Selection criteria: All randomised and pseudorandomised trials (published or unpublished) comparing any influenza vaccine with a placebo or with another type of influenza vaccine. Data collection and analysis: Both reviewers independently assessed trial quality and extracted data. Additional information were obtained by contacting the investigators when it was indicated.
Main results: Four trials enrolling a total of 179 patients with CF (143 (80%) were children aged 1 to 16 years) were included in this review. There was no study comparing a vaccine to a placebo or a whole virus vaccine to a sub unit or split virus vaccine. Two studies compared an intranasal applied
live vaccine to an intramuscular inactivated vaccine and the other two studies compared a split virus to a sub unit vaccine and a virosome to a sub unit vaccine (all intramuscular). The incidence of all reported adverse events was high depending on the type of influenza vaccine. The total adverse event rate ranged from 48/201 (24%) for the intranasal live vaccine to 13/30 (43%) for the split virus vaccine. With the limitation of a statistical low power there was no significant difference between the study vaccinations. None of the events were severe. All study influenza vaccinations generated a satisfactory serological antibody response. No trial reported other clinically important benefits.

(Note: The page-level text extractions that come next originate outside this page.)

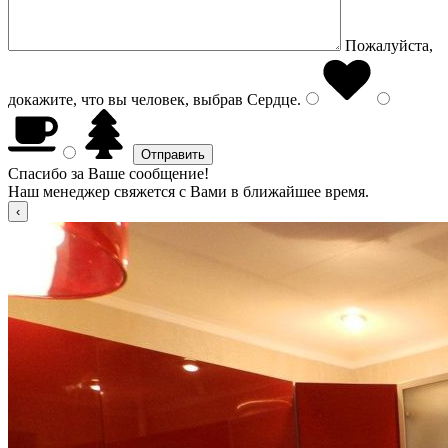
Пожалуйста,
докажите, что вы человек, выбрав
Сердце
.
Спасибо за Ваше сообщение!
Наш менеджер свяжется с Вами в ближайшее время.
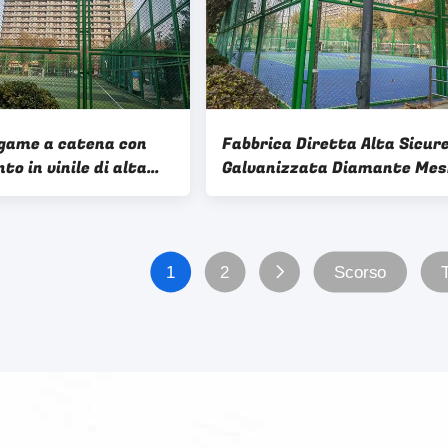
egame a catena con
Fabbrica Diretta Alta Sicur
to in vinile di alta
Galvanizzata Diamante Mes
per recinzioni da
Catena Link Recinzione per
campo da calcio
1
2
Scorso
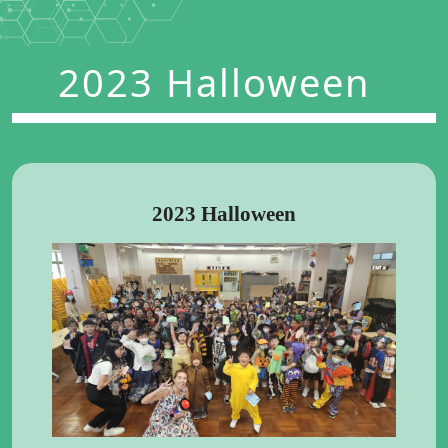
2023 Halloween
2023 Halloween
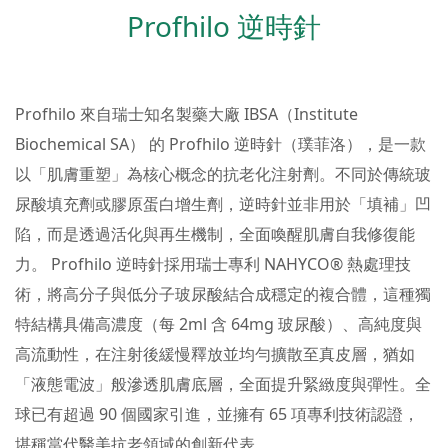
Profhilo 逆時針
Profhilo 來自瑞士知名製藥大廠 IBSA（Institute
Biochemical SA） 的 Profhilo 逆時針（璞菲洛），是一款
以「肌膚重塑」為核心概念的抗老化注射劑。不同於傳統玻
尿酸填充劑或膠原蛋白增生劑，逆時針並非用於「填補」凹
陷，而是透過活化與再生機制，全面喚醒肌膚自我修復能
力。 Profhilo 逆時針採用瑞士專利 NAHYCO® 熱處理技
術，將高分子與低分子玻尿酸結合成穩定的複合體，這種獨
特結構具備高濃度（每 2ml 含 64mg 玻尿酸）、高純度與
高流動性，在注射後緩慢釋放並均勻擴散至真皮層，猶如
「液態電波」般滲透肌膚底層，全面提升緊緻度與彈性。全
球已有超過 90 個國家引進，並擁有 65 項專利技術認證，
堪稱當代醫美抗老領域的創新代表。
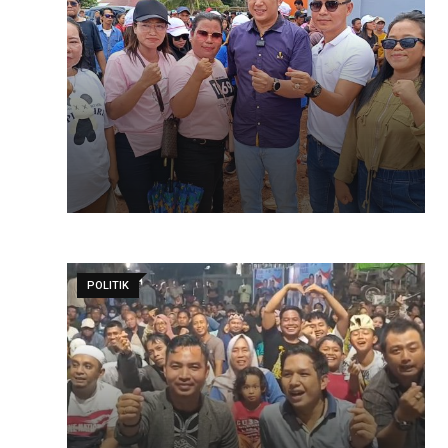
POLITIK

Reviewers' conclusions: There is currently no evidence from randomised studies that influenza vaccine given to patients with CF is of benefit to them. There remains a need for a well constructed clinical study, that assesses the effectiveness of influenza vaccination on important clinical outcome measures.
Citation: Tan A, Bhalla P, Smyth R. Vaccines for preventing influenza in people with cystic fibrosis (Cochrane Review). In: The Cochrane Library, Issue 1, 2004. Chichester, UK: John Wiley & Sons, Ltd.